EXTRACTED INFORMATION below:
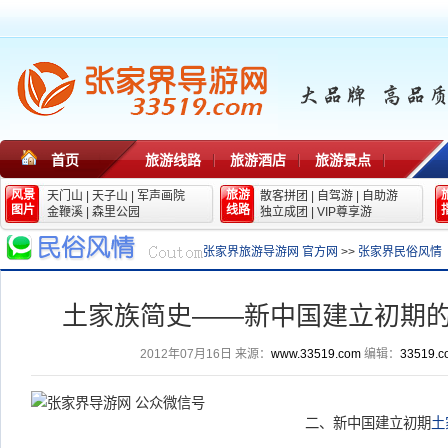
首页
旅游线路
旅游酒店
旅游景点
风景
旅游
天门山
|
天子山
|
军声画院
散客拼团
|
自驾游
|
自助游
图片
线路
金鞭溪
|
森里公园
独立成团
|
VIP尊享游
张家界旅游导游网 官方网
>>
张家界民俗风情
土家族简史——新中国建立初期
2012年07月16日
来源：
www.33519.com
编辑：
33519.c
二、新中国建立初期
土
End of EXTRACTED INFORMATION.
YOUR ASSIGNMENT:
The records above need retyping in full. Omit the pictures, and change nothing else.

WRITTEN ANSWER:
首页
旅游线路
旅游酒店
旅游景点
风景
旅游
天门山
|
天子山
|
军声画院
散客拼团
|
自驾游
|
自助游
图片
线路
金鞭溪
|
森里公园
独立成团
|
VIP尊享游
张家界旅游导游网 官方网
>>
张家界民俗风情
土家族简史——新中国建立初期
2012年07月16日
来源：
www.33519.com
编辑：
33519.c
二、新中国建立初期
土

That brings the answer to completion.